O encontro inspirou a criação do Projeto Espírito da Floresta, a partir da pesquisa desses cantos, os quais motivaram a criação do livro É tudo vivo, tudo fica olhando, tudo escutando – O MAHKU – Movimento dos Artistas Huni Kuin. O projeto gerou o Encontro de Artistas Desenhistas Huni Kuin, com a realização de uma exposição dos desenhos em Paris e exibição do documentário O Espírito da Floresta, em 2012. Esses desenhos mostram a ancestralidade desse povo, e estão expressos no canto entoado também para a cura de males e doenças, “arte poética singular […] que cartografa a cosmologia visionária do cipó nixi pae”, nas palavras de Pelegrino de Mattos.

Desenho de Isaka Huni Kuin, do coletivo Mahku
Desenho de Isaka Huni Kuin, do coletivo Mahku

O autor ressalta a interpretação de Ibã para os cantos, muito diferente da tradução linguística convencional e ocidental feita pelos antropólogos, linguistas ou outros pesquisadores não indígenas, no sentido de valorização da cultura indígena que propõe códigos e conhecimentos que se inter-relacionam com os saberes míticos como a “língua da jiboia ou do espírito que fala nessa poética visionária dos cantos”. Nos filmes O espírito da floresta e O sonho do nixi pae nota-se a importância da arte de contar e disseminar os mitos, na tentativa de difundir a cultura, o conhecimento desse povo com recursos audiovisuais, mostrando a “performance que vai além das palavras, incluindo gesto, expressão facial”.

A partir da atuação de Ibã e do Movimento Mahku, o artigo toma como base as questões: Por que canta o povo Huni Kuin?
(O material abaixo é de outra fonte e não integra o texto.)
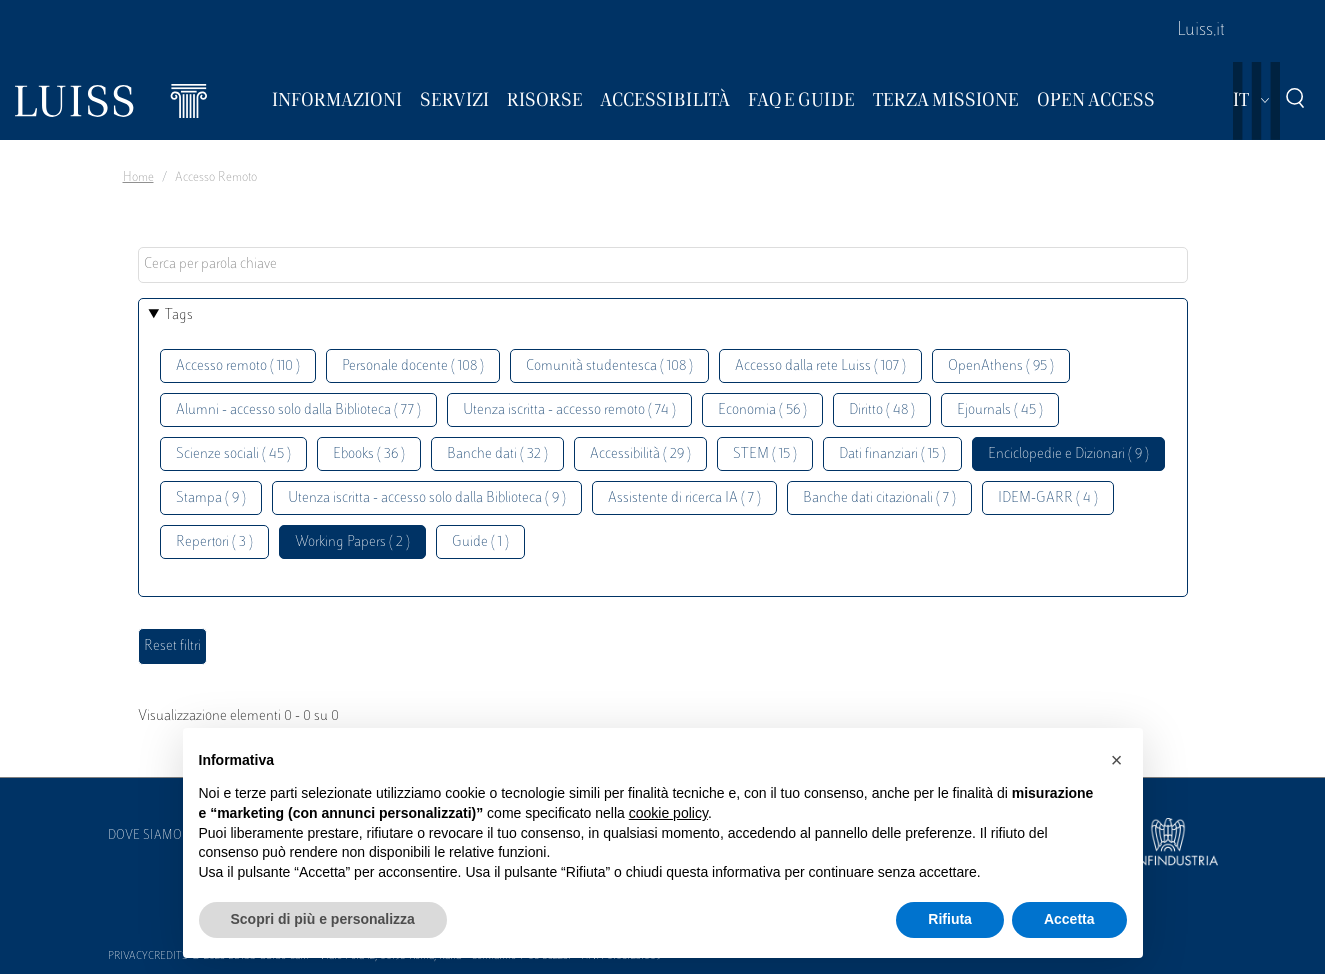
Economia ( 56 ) (762, 410)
O que é, para eles, cantar? Qual é a ciência musical que podem estar propondo? Para Pelegrino de Mattos, a noção de cantar, “em relação ao que nós, brancos e acadêmicos, entendemos por cantar, pode comportar desde os mitos que se referem às práticas direta ou indiretamente relacionadas à música até rituais e tradições simbólicas”.

O autor chama a atenção para o fato de Ibã ser “pesquisador porque xamã, e xamã porque pesquisador”, revelando assim sua intenção de resgatar um conhecimento ancestral e traduzi-lo, contribuindo para a consciência e a importância da preservação cultural dos povos da Amazônia. O que é traduzido nas palavras de Ibã: “Nossa sabedoria, nosso espírito é do espírito da floresta […] antes de iniciar trabalho com Espírito da floresta, eu canto, depois interpreto […] a gente tem espírito da floresta traduzido pelo nixi pae; é tudo vivo, tudo fica olhando, tudo escutando”.

Amilton Pelegrino de Mattos é professor, desde 2008, na Licenciatura Indígena da Universidade Federal do Acre – Floresta, em Cruzeiro do Sul, onde coordena o Labi – Laboratório de Imagem e Som.

Ibã Huni Kuin é pesquisador da Universidade Federal do Acre.